March 2, 1902 (Sunday)
- Major Littleton W. T. Waller, and the surviving members of his battalion of U.S. Marines and Filipino civilian assistants, returned to base at Cavite on the island of Luzon, after completing their disastrous march across Samar in the American territory of the Philippines. Major Waller was court martialed on March 17 on charges of murder in the execution of 11 Filipinos but would be acquitted on April 7.
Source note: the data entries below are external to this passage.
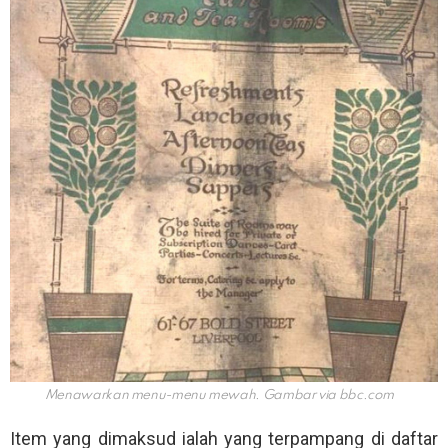
Menawarkan menu-menu mewah. Gambar via
bbc.com
Item yang dimaksud ialah yang terpampang di daftar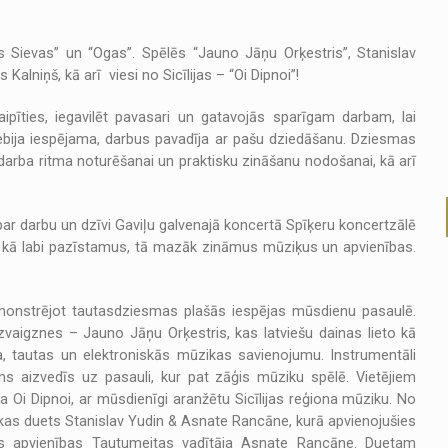
ās Sievas” un “Ogas”. Spēlēs “Jauno Jāņu Orķestris”, Stanislav
lniņš, kā arī viesi no Sicīlijas – “Oi Dipnoi”!
pīties, iegavilēt pavasari un gatavojās sparīgam darbam, lai
ija iespējama, darbus pavadīja ar pašu dziedāšanu. Dziesmas
darba ritma noturēšanai un praktisku zināšanu nodošanai, kā arī
r darbu un dzīvi Gaviļu galvenajā koncertā Spīķeru koncertzālē
jot kā labi pazīstamus, tā mazāk zināmus mūziķus un apvienības.
demonstrējot tautasdziesmas plašās iespējas mūsdienu pasaulē.
zvaigznes – Jauno Jāņu Orķestris, kas latviešu dainas lieto kā
a, tautas un elektroniskās mūzikas savienojumu. Instrumentāli
s aizvedīs uz pasauli, kur pat zāģis mūziku spēlē. Vietējiem
a Oi Dipnoi, ar mūsdienīgi aranžētu Sicīlijas reģiona mūziku. No
kas duets Stanislav Yudin & Asnate Rancāne, kurā apvienojušies
as apvienības Tautumeitas vadītāja Asnate Rancāne. Duetam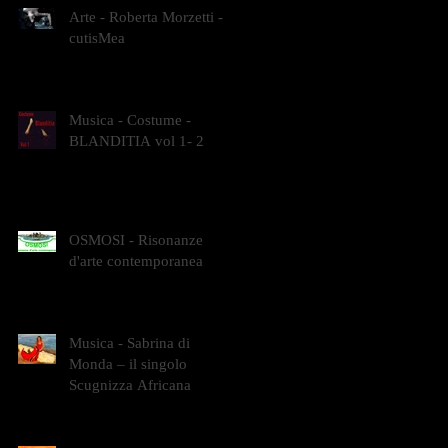
Arte - Roberta Morzetti -
cutisMea
Musica - Costume -
BLANDITIA vol 1- 2
OSMOSI - Risonanze
d'arte contemporanea
Musica - Sabrina di
Monda – il singolo
Scugnizza Africana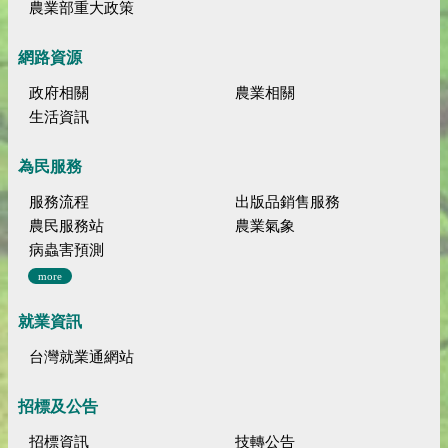
農業部重大政策
網路資源
政府相關
農業相關
生活資訊
為民服務
服務流程
出版品銷售服務
農民服務站
農業氣象
病蟲害預測
more
就業資訊
台灣就業通網站
招標及公告
招標資訊
技轉公告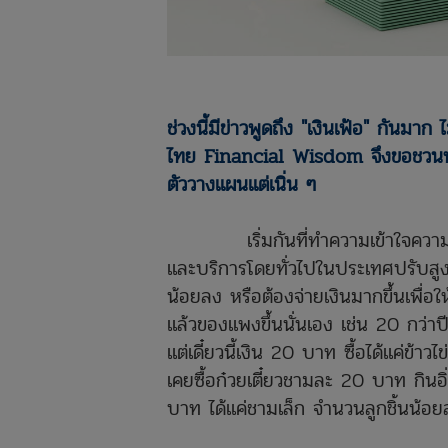
ช่วงนี้มีข่าวพูดถึง "เงินเฟ้อ" กันม
ไทย Financial Wisdom จึงขอชวนทุก
ตัววางแผนแต่เนิ่น ๆ
เริ่มกันที่ทำความเข้าใจความหมาย
และบริการโดยทั่วไปในประเทศปรับสูงขึ้
น้อยลง หรือต้องจ่ายเงินมากขึ้นเพื่อ
แล้วของแพงขึ้นนั่นเอง เช่น 20 กว่าปีท
แต่เดี๋ยวนี้เงิน 20 บาท ซื้อได้แค่ข้า
เคยซื้อก๋วยเตี๋ยวชามละ 20 บาท กินอิ
บาท ได้แค่ชามเล็ก จำนวนลูกชิ้นน้อยล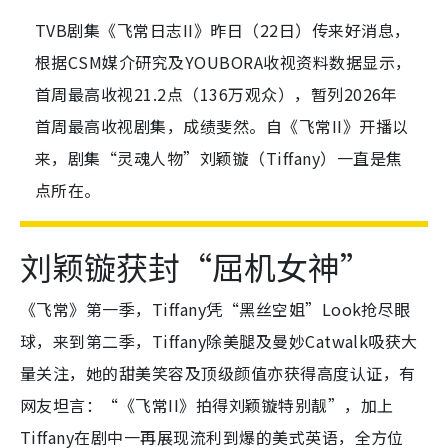
TVB剧集《飞常日志II》昨日（22日）传来好消息，
根据CSM媒介研究及YOUBORA收视资料数据显示，
首周最高收视21.2点（136万观众），暂列2026年
首周最高收视剧集，成绩斐然。自《飞常II》开播以
来，剧集“灵魂人物”刘颖镟（Tiffany）一直是焦
点所在。
刘颖镟获封“屈机女神”
《飞常》第一季，Tiffany凭“黑丝空姐”Look抢尽眼
球，来到第二季，Tiffany除美腿及曼妙Catwalk吸获大
量关注，她的甜美笑容及顶级颜值亦获得高度认证，有
网友坦言：“《飞常II》拍得刘颖镟特别靓”，加上
Tiffany在剧中一再展现流利到爆的美式英语，全方位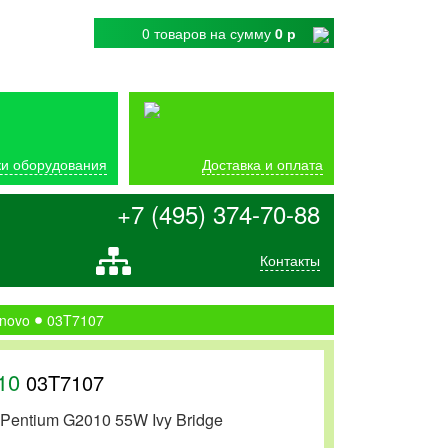
0 товаров
на сумму
0 р
и оборудования
Доставка и оплата
+7 (495) 374-70-88
Контакты
novo
03T7107
010
03T7107
 Pentium G2010 55W Ivy Bridge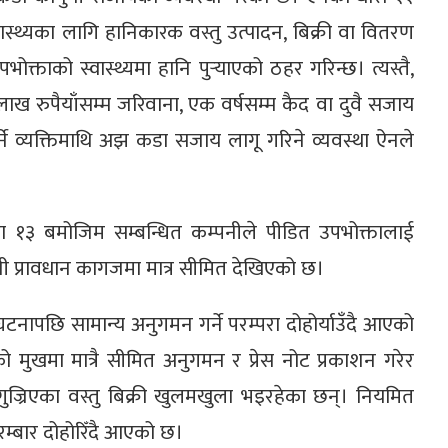
ास्थ्यका लागि हानिकारक वस्तु उत्पादन, बिक्री वा वितरण
उपभोक्ताको स्वास्थ्यमा हानि पुर्‍याएको ठहर गरिन्छ। त्यस्तै,
लाख रुपैयाँसम्म जरिवाना, एक वर्षसम्म कैद वा दुवै सजाय
 गर्ने व्यक्तिमाथि अझ कडा सजाय लागू गरिने व्यवस्था ऐनले
ारा १३ बमोजिम सम्बन्धित कम्पनीले पीडित उपभोक्तालाई
ानुनी प्रावधान कागजमा मात्र सीमित देखिएको छ।
 घटनापछि सामान्य अनुगमन गर्ने परम्परा दोहोर्याउँदै आएको
ो मुखमा मात्रै सीमित अनुगमन र प्रेस नोट प्रकाशन गरेर
याद गुज्रिएका वस्तु बिक्री खुलमखुला भइरहेका छन्। नियमित
म्बार दोहोरिँदै आएको छ।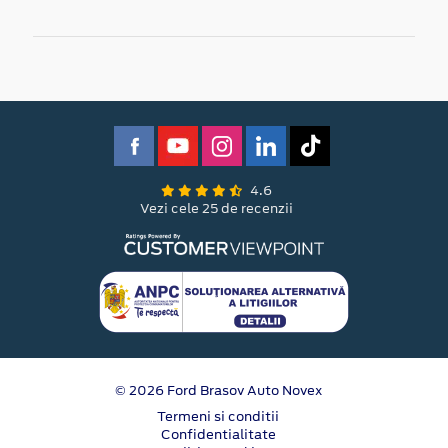
4.6
Vezi cele 25 de recenzii
© 2026 Ford Brasov Auto Novex
Termeni si conditii
Confidentialitate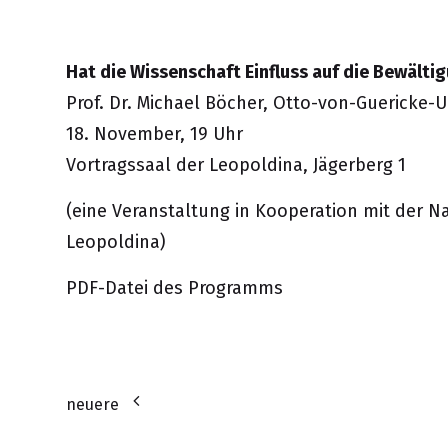
Hat die Wissenschaft Einfluss auf die Bewält
Prof. Dr. Michael Böcher, Otto-von-Guericke-
18. November, 19 Uhr
Vortragssaal der Leopoldina, Jägerberg 1
(eine Veranstaltung in Kooperation mit der 
Leopoldina)
PDF-Datei des Programms
neuere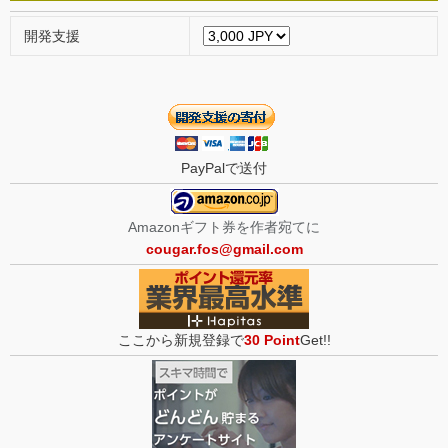
開発支援
PayPalで送付
Amazonギフト券を作者宛てに
cougar.fos@gmail.com
ここから新規登録で
30 Point
Get!!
- Sussex, New Jersey, received its current name, inspired by the county of the same name in England, after having been incorporated more than 10 years earlier as Deckertown.
- Born:
- * Edward Condon, American nuclear physicist for whom the Franck–Condon principle of spectroscopy and the Slater–Condon rules of computational chemistry are named; in Alamogordo, New Mexico
- * Almer "Mike" Monroney, American politician who served as U.S. Representative and then U.S. Senator for Oklahoma; in Oklahoma City, Oklahoma Territory
- Died: Colonel Linnaeus Tripe, 79, British photographer and army officer
March 3, 1902 (Monday)
- American bandit Harry Longabaugh, popularly known as "The Sundance Kid" as partner in crime with Butch Cassidy, began his return to the United States a year after having fled to Argentina. Longabaugh and his girlfriend Etta Place, boarded the ship SS Soldier Prince in Buenos Aires. They would arrive in New York City on April 3 and remain until July 10.
- Born: Allalou, "The Father of Algerian Theatre", Algerian playwright; in Algiers
March 4, 1902 (Tuesday)
- The United States Department of the Navy ordered the transfer of all U.S. Navy shore properties in Cuba to the control of Governor-General Leonard Wood, who, in turn, would transfer the properties to control of the Republic of Cuba.
- A tidal wave struck the coast of Central America, causing a great loss of life.
- Through the efforts of the National Civic Federation, the strike against National Cash Register was ended in Dayton, Ohio.
March 5, 1902 (Wednesday)
- Ten months after ironworkers had gone on strike in San Francisco, the walkout was settled. Although the demand for a nine-hour workday was not agreed to, the ironworkers received some concessions.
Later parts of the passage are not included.